Regular hearing tests are a good thing but they won’t show a change until the loss is quite bad and by then it would probably be too late to reverse, that is why I wanted the specialised test (up to 20,000hz).

Interesting, I must admit I have looked into medication related ototoxicity (by that I include hearing loss, tinnitus, hyperacusis, ear pain and all of the other possible ear related SE’s) rather than other causes, because that is where my problem stems from. I don’t know why I am more vulnerable to this than others but that just seems to be the case. I guess if a SE is classed as 1% risk, then someone has to be that 1%. And I doubt there are a 100 posters here so it would make sense statistically for there to be only one person here with this issue.
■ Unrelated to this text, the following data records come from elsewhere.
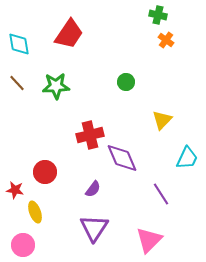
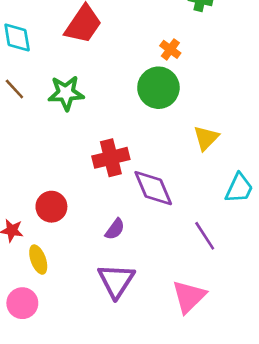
orange cross: (166, 40) -> (170, 49), moved
green circle: (126, 82) -> (158, 88), size x1.8

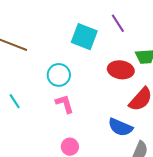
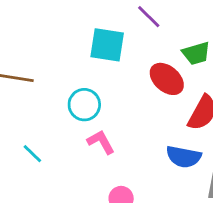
red ellipse: (121, 70) -> (167, 79), turned 45

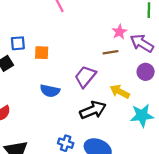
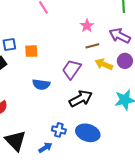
pink star: (119, 32) -> (87, 26), moved
yellow arrow: (120, 92) -> (104, 64), moved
You mean the technology I was hoping for to show the state of my inner ears isn’t even available yet?

Well sadly the current ones are just about good enough to allow the doctor to count how many you have, but not much more

(They are mainly used to rule out neuromas)

I have just about given up on ENT consultants and neurologists anyway. My own GP is far more helpful and he allows me to try different medications that I research and ask for (obviously only if it makes sense to do so). But he is really cool.